Investing in solar panels is a big decision. One Houston family called KPRC 2 Investigates because shortly after their mother signed a solar contract, she died. The solar panel company told them the 25-year payment plan wouldn’t die with her. Investigator Amy Davis has more about your rights and solar panel contracts.
Family trying to sort out mother’s solar panel contract
While you’ve thought about the cost and the savings on your electric bill you may not have considered who may be burdened with your decision if you die. Single mother Diane McGee worked hard to raise her two sons Desmond and Darrell.
“Our mother was loved. She was very kind. She always kept to herself,” Desmond McGee Edwards.
Darrel lived with his mother and remembered the day two solar salesmen knocked on the door last fall.
“I was on the way to work, and I just wanted to say something. But my mom would just give me that look like, ‘I got this. You know... don’t worry about it. Go to work.’”

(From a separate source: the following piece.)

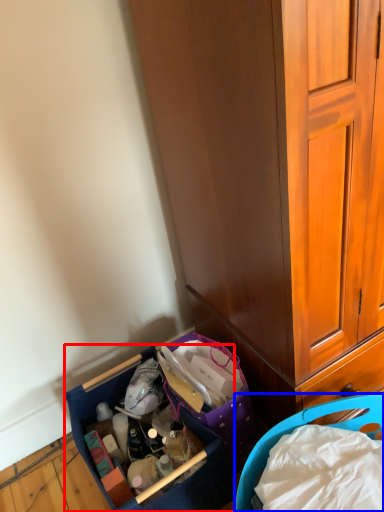 Question: Among these objects, which one is farthest to the camera, picnic basket (highlighted by a red box) or picnic basket (highlighted by a blue box)?

Choices:
 (A) picnic basket
 (B) picnic basket

Answer: (A)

Diane did decide to install solar panels on her modest home on the far Southwest side near Willowridge high school. Sunrun put them up in February. Just a few months later in June she died unexpectedly.
After the grief of losing their mother, her adult children turned to financial matters. Darrel assumed the mortgage of the home they shared and could take over the monthly payments. But he couldn’t pay the monthly solar payment. By the end of the 25-year agreement the panels would cost $52,917.60. Desmond called Sunrun.
“We gave them a call to let them know our mother had passed away and we wanted to end the contract,” he explains.
Family stuck with solar panel bill
But he says a Sunrun representative told him it’s not that easy. Even though Diane McGee had died Sunrun said they either had to continue the payments or transfer the contract to someone else.
“I feel like they are targeting low income and elderly people of this age. Why would you sign up someone who is 65 years-old at the time to a 25-year payment?” said Desmond.
Sunrun is the same California company we told you about in June that sold 82-year-old Bernard Mosley and his 75-year-old wife Tasa solar panels that would have cost them $67,000 by the end of their 25-year agreement. A door-to-door sales rep told them the panels would be paid for by the government.
“The first thing I thought was. ‘Oh my God. They’re sending us these bills. What happens if we don’t pay these bills? Will they be able to you know, take our home?’”
What happens if you just stop paying your solar panel bill?
Sunrun removed the Mosley’s panels and canceled their contract when we contacted them. But we had the same question = what would happen if Desmond and Darrell just didn’t pay?
We asked attorney Jon-Ross Trevino of Lone Star Legal Aid to review McGee’s contract with Sunrun. He showed us that it explicitly states, “The solar system will not be subject to any lien. and neither Sunrun nor our installation partners will apply a lien to your title to your home.”
Instead Sunrun has a lien on the solar panels, which they own.
“They only have a lien on the solar panels. And so, their remedy in this kind of instance is to take back the solar panels because they can no longer sue the dead individual.”
Take back the solar panels is exactly what Desmond and Darrell wanted Sunrun to do. After we contacted the company it sent the McGees a cancellation agreement. They’ll cancel the contract and remove the panels. We asked Sunrun to explain why its employees told the McGees they contract could not be cancelled but the company did not. We can tell you that typically creditors can’t go after relatives for unsecured debt. If you owe money on a mortgage, they can take the house, or they could take your car for an unpaid car loan. And since McGee wasn’t married, she didn’t have a spouse who would be obligated to pay off the panel.